Winolo schafft eine neue Kategorie, keine weitere Wein-Alternative

Winolo schafft eine neue Kategorie, keine weitere Wein-Alternative

Warum wir Winolo anders gedacht haben


Als wir uns intensiver mit alkoholfreien Alternativen beschäftigt haben, ist uns ziemlich schnell aufgefallen, dass viele Produkte in eine ähnliche Richtung gehen.

Vieles schmeckt zu süß, zu wässrig oder versucht sehr deutlich, möglichst nah an Wein heranzukommen.

Genau das hat uns nicht überzeugt.

Denn uns ging es nie darum, Wein einfach ohne Alkohol nachzubauen.

Viel interessanter war für uns eine andere Frage.

Was mögen Menschen an einem guten Glas eigentlich wirklich.

Oft ist es nicht nur der Geschmack.

Es ist genauso das Ritual, das Mundgefühl und dieses besondere Gefühl, das ein Getränk in einem passenden Moment auslösen kann.

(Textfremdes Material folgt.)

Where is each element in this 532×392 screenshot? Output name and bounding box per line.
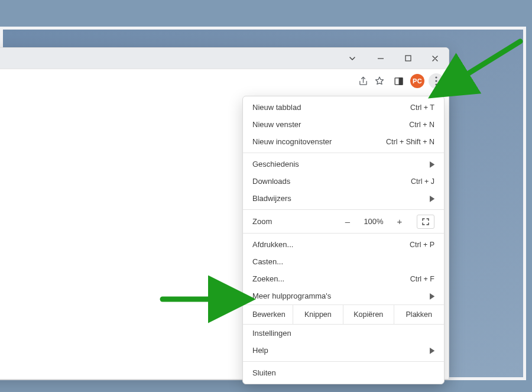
profile-initials: PC xyxy=(410,74,424,88)
tab-search-button[interactable] xyxy=(339,48,366,69)
menu-item-exit[interactable]: Sluiten xyxy=(243,364,444,381)
menu-item-downloads[interactable]: Downloads Ctrl + J xyxy=(243,173,444,190)
share-icon[interactable] xyxy=(355,73,371,89)
fullscreen-button[interactable] xyxy=(417,215,434,229)
window-maximize-button[interactable] xyxy=(394,48,421,69)
menu-item-new-tab[interactable]: Nieuw tabblad Ctrl + T xyxy=(243,99,444,116)
menu-separator xyxy=(243,209,444,210)
edit-copy-button[interactable]: Kopiëren xyxy=(343,305,393,324)
svg-point-6 xyxy=(435,83,437,85)
menu-label: Afdrukken... xyxy=(252,240,410,249)
menu-label: Nieuw tabblad xyxy=(252,103,410,112)
chevron-right-icon: ▶ xyxy=(430,159,434,169)
menu-label: Zoom xyxy=(252,217,342,226)
menu-shortcut: Ctrl + F xyxy=(410,275,434,283)
chevron-right-icon: ▶ xyxy=(430,193,434,203)
menu-item-bookmarks[interactable]: Bladwijzers ▶ xyxy=(243,190,444,207)
menu-separator xyxy=(243,153,444,153)
menu-label: Help xyxy=(252,346,430,355)
chevron-right-icon: ▶ xyxy=(430,345,434,355)
menu-separator xyxy=(243,361,444,362)
menu-label: Nieuw venster xyxy=(252,120,409,129)
chevron-right-icon: ▶ xyxy=(430,291,434,301)
profile-avatar[interactable]: PC xyxy=(410,73,425,89)
menu-label: Downloads xyxy=(252,177,411,186)
menu-item-more-tools[interactable]: Meer hulpprogramma's ▶ xyxy=(243,287,444,304)
svg-rect-1 xyxy=(406,56,411,61)
zoom-out-button[interactable]: – xyxy=(342,217,353,226)
window-title-bar xyxy=(0,48,449,69)
menu-item-new-window[interactable]: Nieuw venster Ctrl + N xyxy=(243,116,444,133)
menu-label: Nieuw incognitovenster xyxy=(252,137,386,146)
edit-cut-button[interactable]: Knippen xyxy=(293,305,343,324)
svg-point-5 xyxy=(435,80,437,82)
browser-toolbar: PC xyxy=(0,69,449,93)
menu-item-new-incognito[interactable]: Nieuw incognitovenster Ctrl + Shift + N xyxy=(243,133,444,150)
menu-label: Sluiten xyxy=(252,368,434,377)
window-minimize-button[interactable] xyxy=(367,48,394,69)
sidepanel-icon[interactable] xyxy=(391,73,406,89)
menu-shortcut: Ctrl + P xyxy=(410,241,434,249)
svg-rect-3 xyxy=(399,77,403,84)
menu-shortcut: Ctrl + J xyxy=(411,177,434,186)
menu-label: Meer hulpprogramma's xyxy=(252,291,430,300)
menu-label: Geschiedenis xyxy=(252,160,430,169)
menu-item-find[interactable]: Zoeken... Ctrl + F xyxy=(243,270,444,287)
zoom-in-button[interactable]: + xyxy=(394,217,405,226)
menu-item-cast[interactable]: Casten... xyxy=(243,253,444,270)
zoom-value: 100% xyxy=(361,217,386,226)
main-menu: Nieuw tabblad Ctrl + T Nieuw venster Ctr… xyxy=(242,96,445,384)
window-close-button[interactable] xyxy=(421,48,449,69)
edit-paste-button[interactable]: Plakken xyxy=(394,305,444,324)
menu-shortcut: Ctrl + N xyxy=(409,121,434,129)
menu-item-print[interactable]: Afdrukken... Ctrl + P xyxy=(243,236,444,253)
bookmark-star-icon[interactable] xyxy=(372,73,387,89)
menu-item-help[interactable]: Help ▶ xyxy=(243,342,444,359)
menu-label: Zoeken... xyxy=(252,274,410,283)
kebab-menu-button[interactable] xyxy=(429,73,444,89)
menu-item-settings[interactable]: Instellingen xyxy=(243,325,444,342)
menu-item-history[interactable]: Geschiedenis ▶ xyxy=(243,155,444,173)
menu-label: Casten... xyxy=(252,257,434,266)
menu-shortcut: Ctrl + T xyxy=(410,103,434,112)
edit-label: Bewerken xyxy=(243,305,293,324)
menu-item-zoom: Zoom – 100% + xyxy=(243,212,444,231)
menu-shortcut: Ctrl + Shift + N xyxy=(386,138,434,146)
svg-point-4 xyxy=(435,76,437,78)
menu-separator xyxy=(243,233,444,234)
menu-item-edit: Bewerken Knippen Kopiëren Plakken xyxy=(243,304,444,325)
menu-label: Instellingen xyxy=(252,329,434,338)
menu-label: Bladwijzers xyxy=(252,194,430,203)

Genau dort beginnt unser Ansatz.

Nicht beim Kopieren von etwas Bestehendem, sondern bei dem Versuch, ein eigenes Getränk für genau diese Momente zu entwickeln.

 

Bei alkoholfreien Alternativen haben für uns die ersten Zweifel begonnen


Viele alkoholfreie Getränke lösen auf den ersten Blick ein recht einfaches Problem.

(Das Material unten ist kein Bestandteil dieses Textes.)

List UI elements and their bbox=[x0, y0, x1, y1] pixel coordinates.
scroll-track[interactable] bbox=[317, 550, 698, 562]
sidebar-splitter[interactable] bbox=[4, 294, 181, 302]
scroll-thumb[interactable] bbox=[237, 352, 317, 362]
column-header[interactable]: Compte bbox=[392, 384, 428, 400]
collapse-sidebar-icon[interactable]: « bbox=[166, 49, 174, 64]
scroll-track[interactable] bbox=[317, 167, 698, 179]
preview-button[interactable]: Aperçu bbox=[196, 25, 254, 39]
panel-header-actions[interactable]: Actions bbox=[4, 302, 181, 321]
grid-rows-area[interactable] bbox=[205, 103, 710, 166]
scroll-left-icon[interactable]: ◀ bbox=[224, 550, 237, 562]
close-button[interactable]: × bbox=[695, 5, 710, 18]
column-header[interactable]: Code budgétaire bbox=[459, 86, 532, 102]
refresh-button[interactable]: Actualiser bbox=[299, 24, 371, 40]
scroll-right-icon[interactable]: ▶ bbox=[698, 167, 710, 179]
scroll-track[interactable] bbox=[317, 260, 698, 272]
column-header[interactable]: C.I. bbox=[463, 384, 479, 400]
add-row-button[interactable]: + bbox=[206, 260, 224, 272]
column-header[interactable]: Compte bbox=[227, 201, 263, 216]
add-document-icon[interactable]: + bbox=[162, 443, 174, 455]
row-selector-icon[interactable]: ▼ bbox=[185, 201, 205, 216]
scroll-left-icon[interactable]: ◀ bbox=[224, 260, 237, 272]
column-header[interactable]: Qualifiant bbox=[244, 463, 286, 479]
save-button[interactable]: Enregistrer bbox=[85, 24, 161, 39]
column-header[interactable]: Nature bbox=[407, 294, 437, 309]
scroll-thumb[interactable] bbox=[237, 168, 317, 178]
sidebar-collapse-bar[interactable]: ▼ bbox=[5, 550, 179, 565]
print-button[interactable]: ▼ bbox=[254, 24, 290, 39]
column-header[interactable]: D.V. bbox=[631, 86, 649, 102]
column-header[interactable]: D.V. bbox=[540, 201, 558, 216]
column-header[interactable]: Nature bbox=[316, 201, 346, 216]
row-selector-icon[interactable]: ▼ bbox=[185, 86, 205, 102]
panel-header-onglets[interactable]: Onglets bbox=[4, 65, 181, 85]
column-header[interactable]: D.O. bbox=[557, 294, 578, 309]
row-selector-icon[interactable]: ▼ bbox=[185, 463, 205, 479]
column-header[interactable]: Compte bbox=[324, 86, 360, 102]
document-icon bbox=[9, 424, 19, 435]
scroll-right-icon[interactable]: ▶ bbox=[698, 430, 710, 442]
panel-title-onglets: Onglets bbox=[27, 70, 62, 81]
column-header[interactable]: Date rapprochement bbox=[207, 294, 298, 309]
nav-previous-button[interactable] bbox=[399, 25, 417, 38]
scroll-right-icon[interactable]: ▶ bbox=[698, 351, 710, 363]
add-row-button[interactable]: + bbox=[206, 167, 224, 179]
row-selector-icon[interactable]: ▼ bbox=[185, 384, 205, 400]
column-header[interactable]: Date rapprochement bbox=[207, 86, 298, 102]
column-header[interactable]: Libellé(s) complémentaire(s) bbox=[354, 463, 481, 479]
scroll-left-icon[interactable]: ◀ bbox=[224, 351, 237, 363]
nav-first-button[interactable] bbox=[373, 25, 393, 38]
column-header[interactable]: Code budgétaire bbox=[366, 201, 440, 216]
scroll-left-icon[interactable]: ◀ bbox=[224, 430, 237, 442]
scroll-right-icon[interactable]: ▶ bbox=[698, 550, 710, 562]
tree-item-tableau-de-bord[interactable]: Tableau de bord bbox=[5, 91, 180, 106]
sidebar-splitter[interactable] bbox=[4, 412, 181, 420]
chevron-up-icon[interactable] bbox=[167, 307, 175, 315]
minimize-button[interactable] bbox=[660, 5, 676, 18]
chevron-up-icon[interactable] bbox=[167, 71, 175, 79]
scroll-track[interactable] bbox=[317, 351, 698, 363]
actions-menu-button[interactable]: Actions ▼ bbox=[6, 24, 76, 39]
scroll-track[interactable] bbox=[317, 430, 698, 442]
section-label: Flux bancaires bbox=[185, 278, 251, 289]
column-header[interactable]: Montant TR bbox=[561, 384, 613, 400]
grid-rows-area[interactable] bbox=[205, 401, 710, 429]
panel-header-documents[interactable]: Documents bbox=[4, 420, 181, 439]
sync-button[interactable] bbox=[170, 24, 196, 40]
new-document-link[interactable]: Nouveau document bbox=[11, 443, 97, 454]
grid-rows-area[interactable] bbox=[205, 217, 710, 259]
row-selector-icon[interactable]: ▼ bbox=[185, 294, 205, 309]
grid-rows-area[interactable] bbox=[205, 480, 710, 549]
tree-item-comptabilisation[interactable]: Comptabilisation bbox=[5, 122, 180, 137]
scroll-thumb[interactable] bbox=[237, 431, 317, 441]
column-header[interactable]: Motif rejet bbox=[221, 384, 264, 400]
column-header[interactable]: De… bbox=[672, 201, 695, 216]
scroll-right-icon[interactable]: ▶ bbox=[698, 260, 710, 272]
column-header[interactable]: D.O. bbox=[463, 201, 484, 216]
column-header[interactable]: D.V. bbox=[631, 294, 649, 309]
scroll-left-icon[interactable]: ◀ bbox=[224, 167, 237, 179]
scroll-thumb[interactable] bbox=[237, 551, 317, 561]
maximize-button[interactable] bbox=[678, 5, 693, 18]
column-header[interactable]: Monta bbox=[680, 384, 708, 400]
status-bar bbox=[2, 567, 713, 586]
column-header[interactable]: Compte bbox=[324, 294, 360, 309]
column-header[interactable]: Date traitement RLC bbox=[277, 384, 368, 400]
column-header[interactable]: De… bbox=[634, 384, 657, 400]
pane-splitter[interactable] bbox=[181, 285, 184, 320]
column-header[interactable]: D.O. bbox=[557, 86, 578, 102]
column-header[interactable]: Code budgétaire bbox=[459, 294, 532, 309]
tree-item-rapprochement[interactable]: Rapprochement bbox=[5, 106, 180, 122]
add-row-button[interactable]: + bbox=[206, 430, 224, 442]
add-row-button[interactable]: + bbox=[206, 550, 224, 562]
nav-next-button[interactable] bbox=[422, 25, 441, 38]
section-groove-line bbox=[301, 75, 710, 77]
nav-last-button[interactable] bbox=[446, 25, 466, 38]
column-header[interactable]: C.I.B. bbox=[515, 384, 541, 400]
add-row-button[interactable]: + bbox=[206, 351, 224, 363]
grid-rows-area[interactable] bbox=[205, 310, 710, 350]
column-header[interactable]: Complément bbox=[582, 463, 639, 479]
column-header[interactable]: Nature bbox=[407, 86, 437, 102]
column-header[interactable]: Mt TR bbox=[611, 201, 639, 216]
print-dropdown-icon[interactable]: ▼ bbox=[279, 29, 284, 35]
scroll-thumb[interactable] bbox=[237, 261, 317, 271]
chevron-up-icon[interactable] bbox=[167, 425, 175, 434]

Sie sind ohne Alkohol und damit formal eine Alternative.

Im Alltag reicht das aber oft nicht aus.

Denn gerade in geselligen Situationen geht es selten nur darum, was im Glas ist.

Es geht auch darum, wie sich ein Getränk anfühlt, wie es auf dem Tisch wirkt und ob es dem Anlass wirklich gerecht wird.

Genau dieser Gedanke war für uns entscheidend.

Ein Getränk kann alkoholfrei sein und sich trotzdem wie ein Kompromiss anfühlen.

Es kann vorhanden sein, ohne wirklich gewählt zu werden.

Und es kann korrekt wirken, aber trotzdem nicht richtig passen.

Wir möchten genau an diesem Punkt ansetzen.

 

{Rich-Text-Bild Nr.1 Flasche mit Wein-Glas in Szene}

 

Uns wurde schnell klar, dass es um viel mehr als nur Geschmack geht


Je länger wir auf den Markt geschaut haben, desto deutlicher wurde für uns, dass viele Produkte zwar eine Lücke im Regal füllen, aber nicht unbedingt eine Lücke im Moment.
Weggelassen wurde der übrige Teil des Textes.